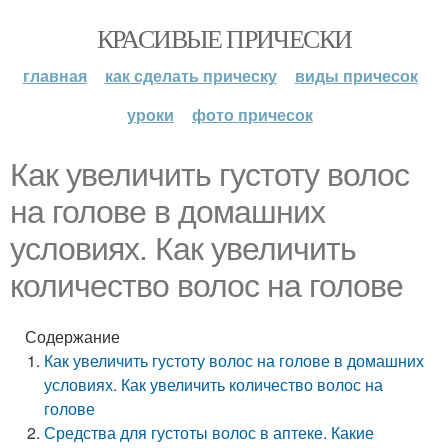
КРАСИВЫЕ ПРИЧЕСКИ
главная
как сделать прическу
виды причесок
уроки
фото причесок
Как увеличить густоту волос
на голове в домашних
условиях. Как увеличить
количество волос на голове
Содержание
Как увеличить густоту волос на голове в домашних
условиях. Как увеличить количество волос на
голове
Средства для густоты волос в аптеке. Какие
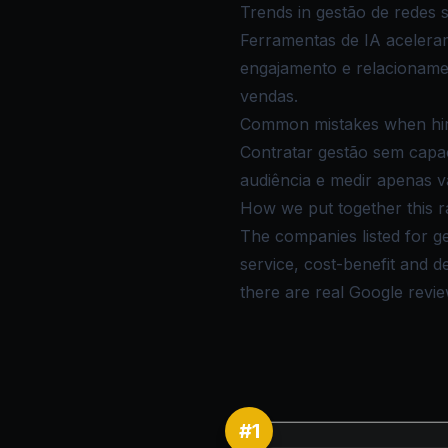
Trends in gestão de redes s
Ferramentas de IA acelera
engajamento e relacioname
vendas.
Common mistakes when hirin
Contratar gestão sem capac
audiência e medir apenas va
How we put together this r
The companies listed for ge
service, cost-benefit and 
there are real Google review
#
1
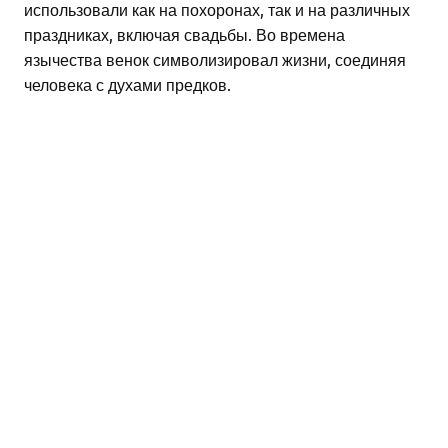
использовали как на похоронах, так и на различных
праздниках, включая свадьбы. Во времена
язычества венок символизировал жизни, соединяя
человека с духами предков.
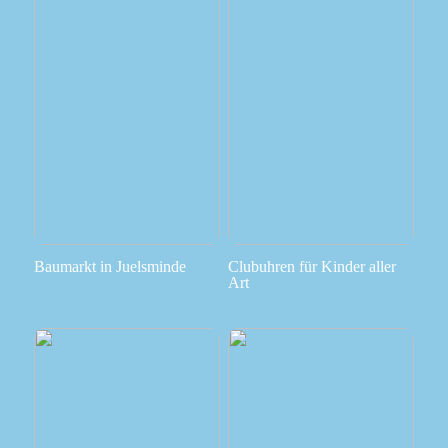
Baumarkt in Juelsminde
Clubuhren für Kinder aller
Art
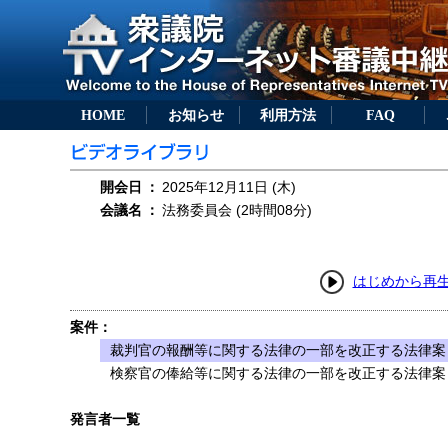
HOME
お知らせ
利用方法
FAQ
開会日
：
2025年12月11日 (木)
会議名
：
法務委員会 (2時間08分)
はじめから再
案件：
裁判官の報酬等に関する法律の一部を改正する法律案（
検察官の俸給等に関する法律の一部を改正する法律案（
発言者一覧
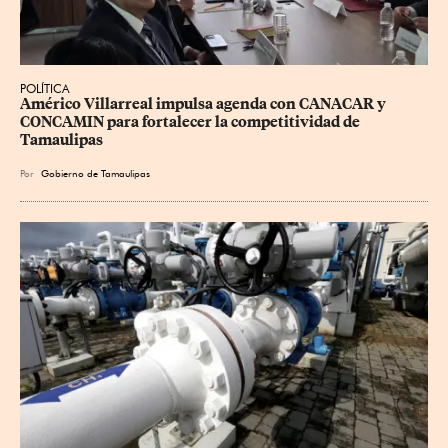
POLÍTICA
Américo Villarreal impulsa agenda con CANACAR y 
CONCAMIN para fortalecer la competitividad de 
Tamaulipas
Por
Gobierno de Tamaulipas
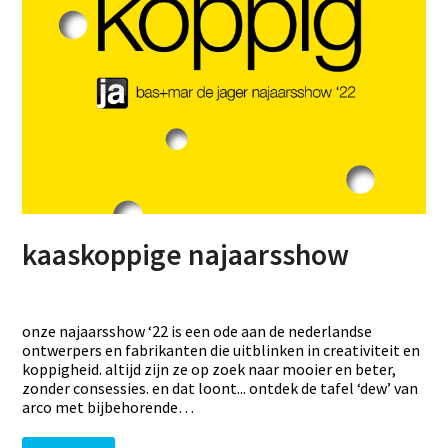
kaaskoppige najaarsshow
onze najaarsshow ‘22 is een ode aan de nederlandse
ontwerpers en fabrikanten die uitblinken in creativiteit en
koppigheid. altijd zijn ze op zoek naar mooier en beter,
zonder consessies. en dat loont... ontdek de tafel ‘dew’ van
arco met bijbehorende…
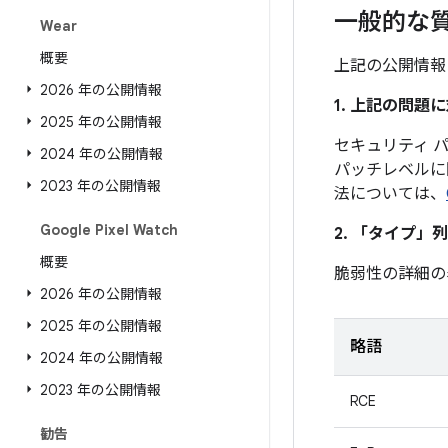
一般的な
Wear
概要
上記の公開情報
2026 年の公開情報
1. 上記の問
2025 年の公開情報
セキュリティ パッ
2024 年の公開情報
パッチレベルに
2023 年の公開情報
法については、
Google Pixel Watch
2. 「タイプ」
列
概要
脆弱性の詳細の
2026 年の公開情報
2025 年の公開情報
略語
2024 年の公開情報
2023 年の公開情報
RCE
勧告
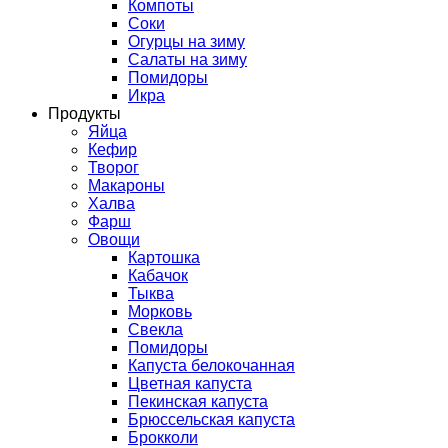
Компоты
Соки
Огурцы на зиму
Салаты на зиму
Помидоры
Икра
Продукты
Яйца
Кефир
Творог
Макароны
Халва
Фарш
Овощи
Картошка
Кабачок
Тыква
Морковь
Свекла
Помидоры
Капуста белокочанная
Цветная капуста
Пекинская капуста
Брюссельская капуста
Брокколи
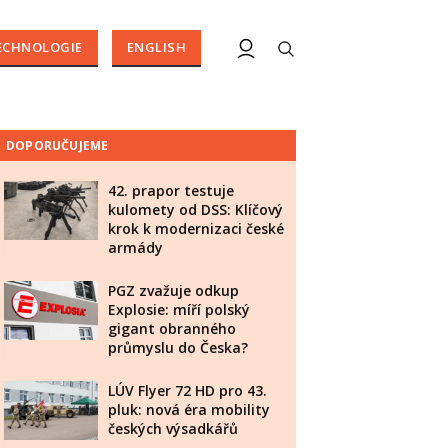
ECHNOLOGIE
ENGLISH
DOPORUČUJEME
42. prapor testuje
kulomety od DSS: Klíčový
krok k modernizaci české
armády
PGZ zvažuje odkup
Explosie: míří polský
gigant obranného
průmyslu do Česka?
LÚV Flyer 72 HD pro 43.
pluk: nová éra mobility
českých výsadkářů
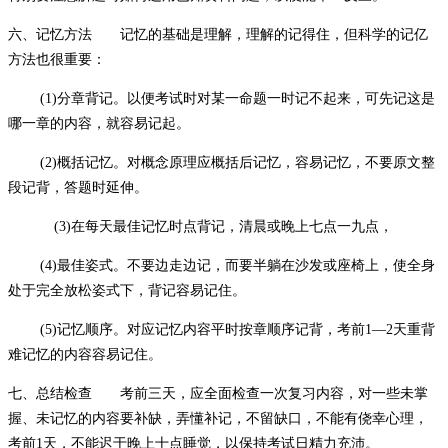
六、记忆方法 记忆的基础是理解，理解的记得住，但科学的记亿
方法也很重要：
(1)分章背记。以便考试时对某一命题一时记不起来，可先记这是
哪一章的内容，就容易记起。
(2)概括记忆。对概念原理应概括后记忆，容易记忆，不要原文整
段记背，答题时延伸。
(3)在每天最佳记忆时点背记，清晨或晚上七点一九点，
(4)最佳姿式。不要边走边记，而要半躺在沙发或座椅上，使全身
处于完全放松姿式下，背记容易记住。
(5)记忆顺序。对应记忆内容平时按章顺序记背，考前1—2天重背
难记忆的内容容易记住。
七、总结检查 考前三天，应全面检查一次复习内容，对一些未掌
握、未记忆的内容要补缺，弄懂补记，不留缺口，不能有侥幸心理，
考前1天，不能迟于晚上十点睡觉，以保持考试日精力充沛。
...
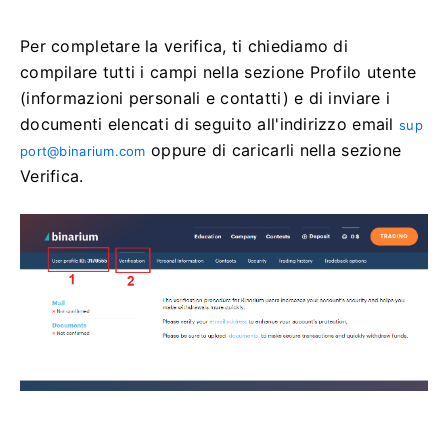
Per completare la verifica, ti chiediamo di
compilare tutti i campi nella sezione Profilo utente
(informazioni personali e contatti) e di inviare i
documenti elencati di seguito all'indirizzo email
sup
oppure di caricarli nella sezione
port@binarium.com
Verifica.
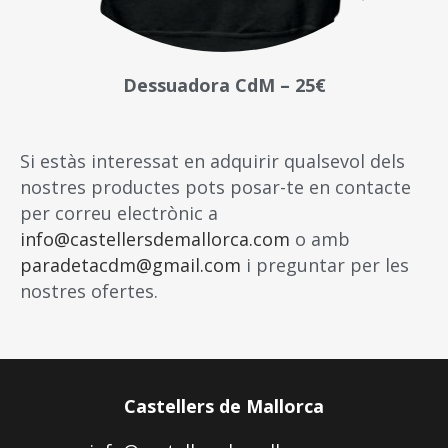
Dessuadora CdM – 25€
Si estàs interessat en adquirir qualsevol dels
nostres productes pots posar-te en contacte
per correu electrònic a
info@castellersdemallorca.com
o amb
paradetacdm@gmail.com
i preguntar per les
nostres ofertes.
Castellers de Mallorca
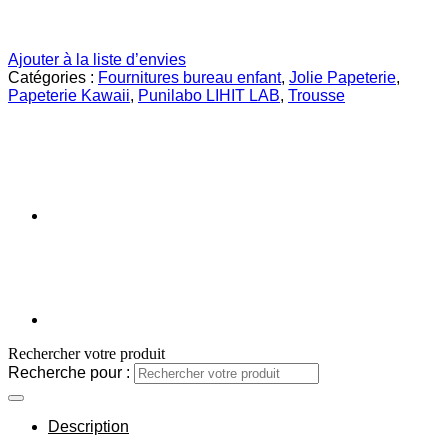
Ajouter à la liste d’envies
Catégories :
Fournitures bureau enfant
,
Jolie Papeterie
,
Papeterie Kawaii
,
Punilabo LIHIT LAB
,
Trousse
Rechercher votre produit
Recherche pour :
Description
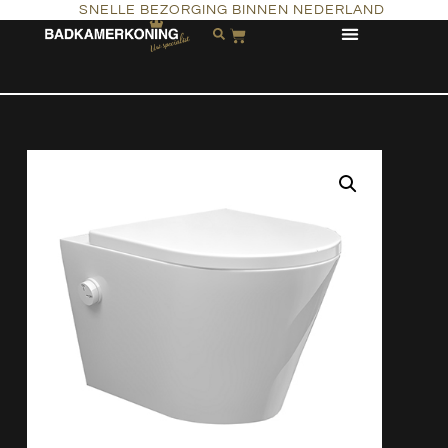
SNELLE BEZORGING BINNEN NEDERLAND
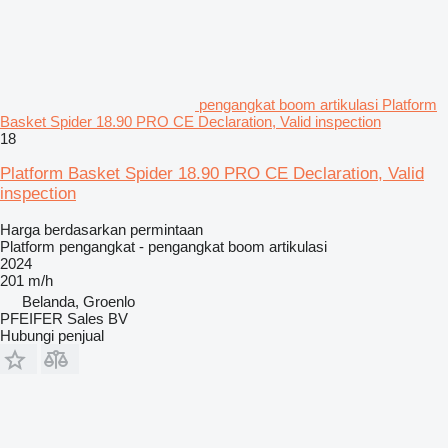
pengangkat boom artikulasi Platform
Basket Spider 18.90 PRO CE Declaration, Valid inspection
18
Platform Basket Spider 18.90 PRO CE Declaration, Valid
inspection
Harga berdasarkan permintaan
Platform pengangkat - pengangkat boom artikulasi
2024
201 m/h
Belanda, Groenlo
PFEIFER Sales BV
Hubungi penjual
---
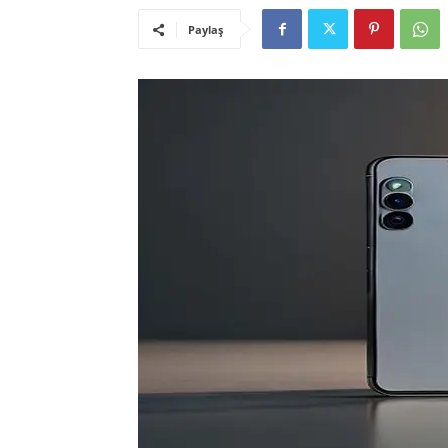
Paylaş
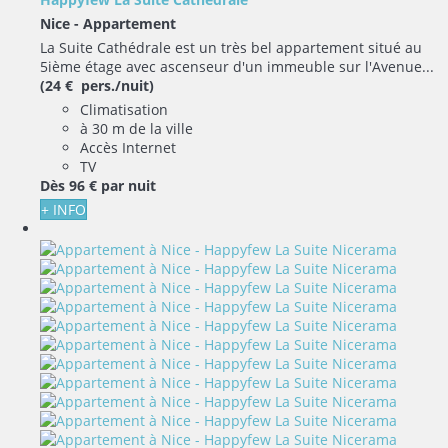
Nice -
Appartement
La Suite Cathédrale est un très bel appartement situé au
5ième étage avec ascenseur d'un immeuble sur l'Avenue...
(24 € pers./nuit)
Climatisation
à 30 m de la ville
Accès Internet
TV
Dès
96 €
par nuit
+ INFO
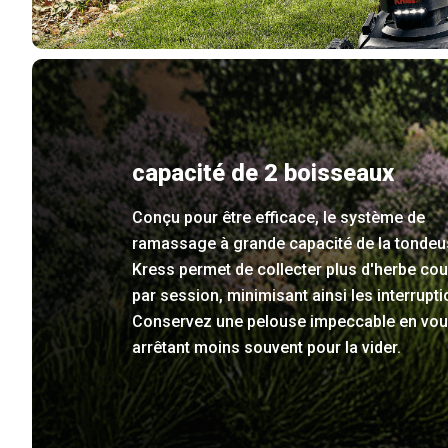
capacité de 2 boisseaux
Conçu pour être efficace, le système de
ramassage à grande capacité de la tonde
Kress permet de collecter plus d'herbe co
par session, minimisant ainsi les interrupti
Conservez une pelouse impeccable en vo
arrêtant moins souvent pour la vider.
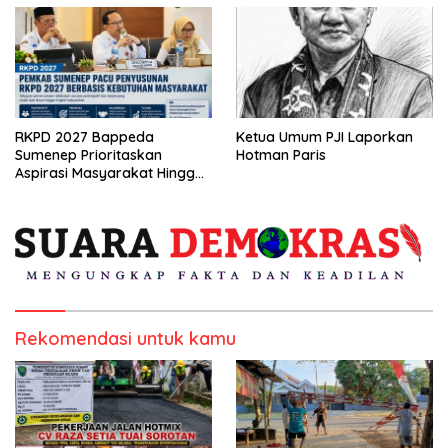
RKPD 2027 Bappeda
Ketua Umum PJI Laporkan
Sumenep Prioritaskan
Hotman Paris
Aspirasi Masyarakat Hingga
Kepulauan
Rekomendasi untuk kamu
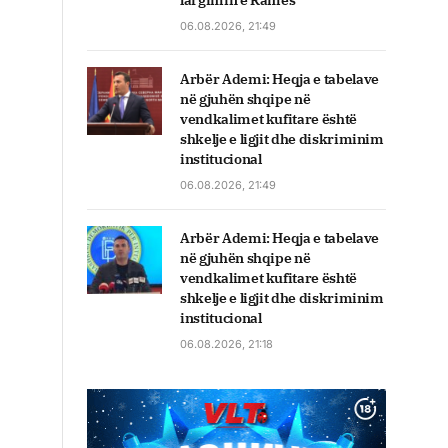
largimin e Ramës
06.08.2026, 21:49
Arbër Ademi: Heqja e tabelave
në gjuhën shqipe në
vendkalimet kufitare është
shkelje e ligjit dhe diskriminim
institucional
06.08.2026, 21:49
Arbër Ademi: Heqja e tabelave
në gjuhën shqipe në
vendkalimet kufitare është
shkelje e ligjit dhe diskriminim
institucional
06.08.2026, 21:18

• [WORK TO BE COMPLETED] Starting from the data above, filter for lines with "capacité" and copy each one.

• [TASK ANSWER]
capacité de 2 boisseaux
ramassage à grande capacité de la tonde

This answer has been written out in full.